Sunday 22 June 2014

St George, Eastergate

Like so many Sussex churches, St George at Eastergate lies outside the village, down a lane and the other side of a farm. 
And like so many Sussex churches, it is very little changed from when it was built just after the Norman Conquest. Unfortunately the walls are pebbledashed which has to be renewed every so often so it looks more modern than it really is, except the chancel where re-used Roman bricks can be seen laid herringbone fashion.
The building is a simple aisle-less nave and chancel. When it was built, all the windows would have been little lancets like the one that survives in the north wall of the chancel, with its simple round top carved out of a solid stone lintel.

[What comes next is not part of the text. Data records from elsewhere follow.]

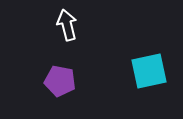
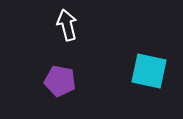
cyan square: rotated 24 degrees clockwise
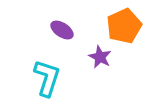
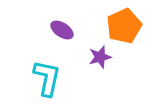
purple star: rotated 30 degrees clockwise
cyan L-shape: rotated 6 degrees counterclockwise
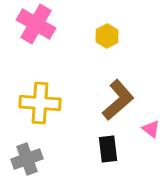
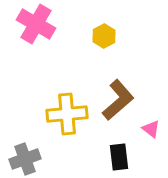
yellow hexagon: moved 3 px left
yellow cross: moved 27 px right, 11 px down; rotated 9 degrees counterclockwise
black rectangle: moved 11 px right, 8 px down
gray cross: moved 2 px left
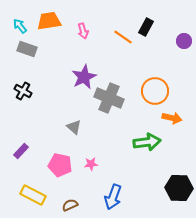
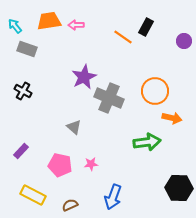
cyan arrow: moved 5 px left
pink arrow: moved 7 px left, 6 px up; rotated 105 degrees clockwise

All the other windows were enlarged later - the nave windows in the 14th century, those in the chancel and the west end in the 15th. 
The last significant alteration was sometime around 1700, when the old, narrow chancel arch was hacked out to its present width. The new arch is a simple semi-circle, with no ornament whatever, and it is surprising that the Victorians resisted the temptation to jazz it up with proper Gothic ornament. They also, happily, spared the pair of clergy stalls under the arch with their frilly canopies.

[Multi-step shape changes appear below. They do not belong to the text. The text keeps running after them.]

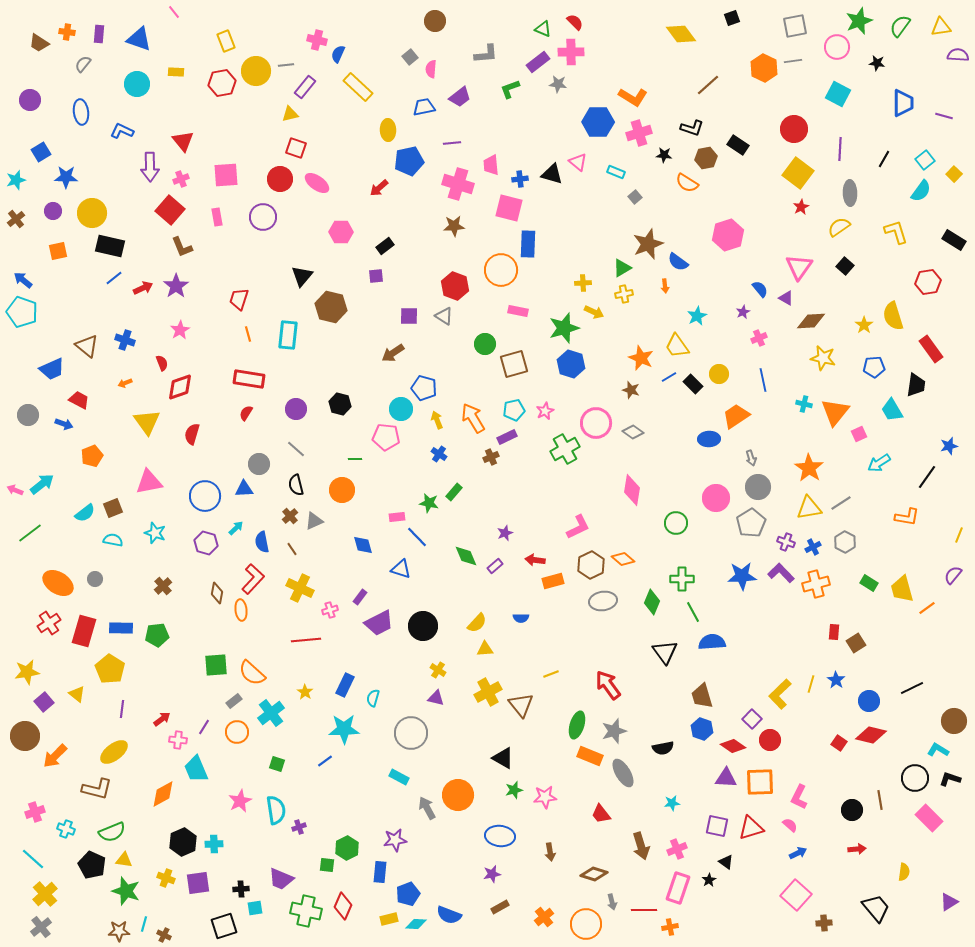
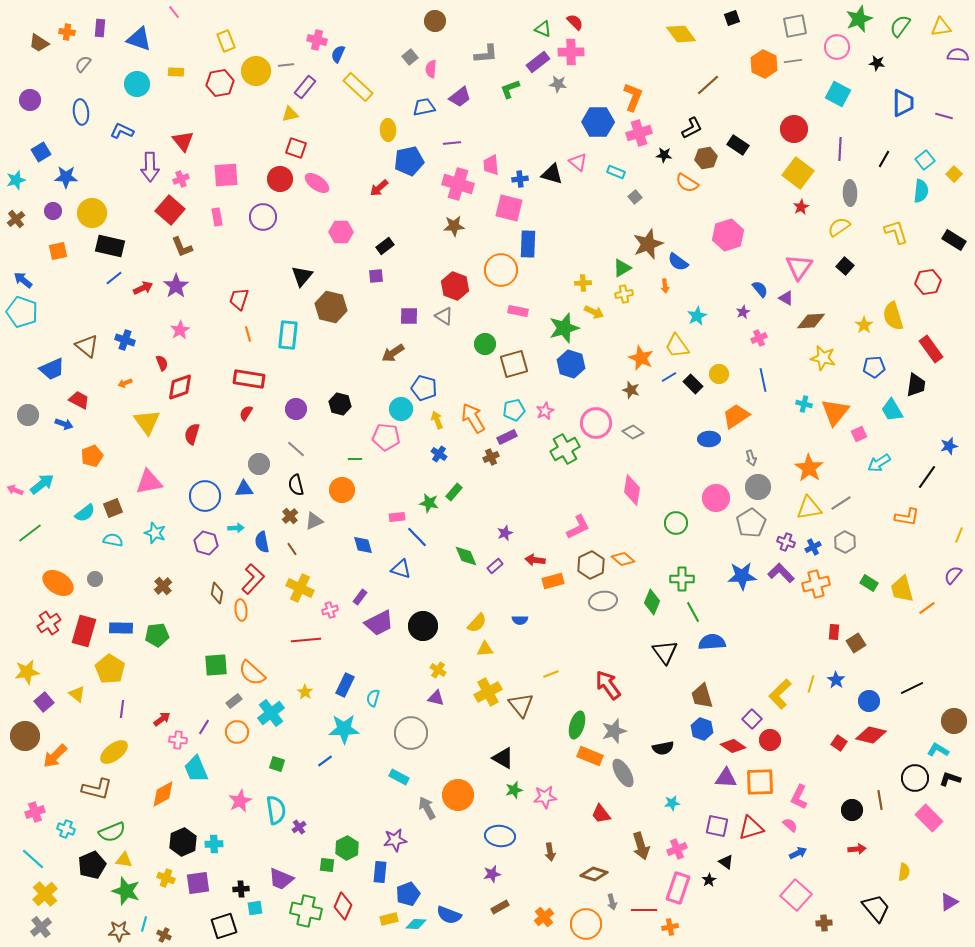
green star at (859, 21): moved 2 px up
purple rectangle at (99, 34): moved 1 px right, 6 px up
orange hexagon at (764, 68): moved 4 px up
red hexagon at (222, 83): moved 2 px left
orange L-shape at (633, 97): rotated 100 degrees counterclockwise
black L-shape at (692, 128): rotated 45 degrees counterclockwise
cyan semicircle at (921, 191): rotated 30 degrees counterclockwise
cyan arrow at (236, 528): rotated 42 degrees clockwise
blue semicircle at (521, 618): moved 1 px left, 2 px down
purple cross at (299, 827): rotated 16 degrees counterclockwise
black pentagon at (92, 865): rotated 24 degrees clockwise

The other notable feature of the church is the glass. One window has a fragment of medieval glass dating from about 1360 - the coat of arms of a member of the Fitzalan family. Then there is a set of stained glass windows by the firm Heaton, Butler and Bayne installed between 1915 and 1926 to commemorate various war dead. The east window is in memory of Lord Kitchener, paid for by his private secretary's brother-in-law, rather oddly.
But the most charming monument in the church is a slab now in the floor close to the font. It is in memory of John Whitington, who died 1731 at the early age of 35. The inscription reads (the spelling is as on the stone):
All you that are young this do pass by
Greive not to think I here must lie
My married bead is in the dust
Yet Christ will match me with ye Just.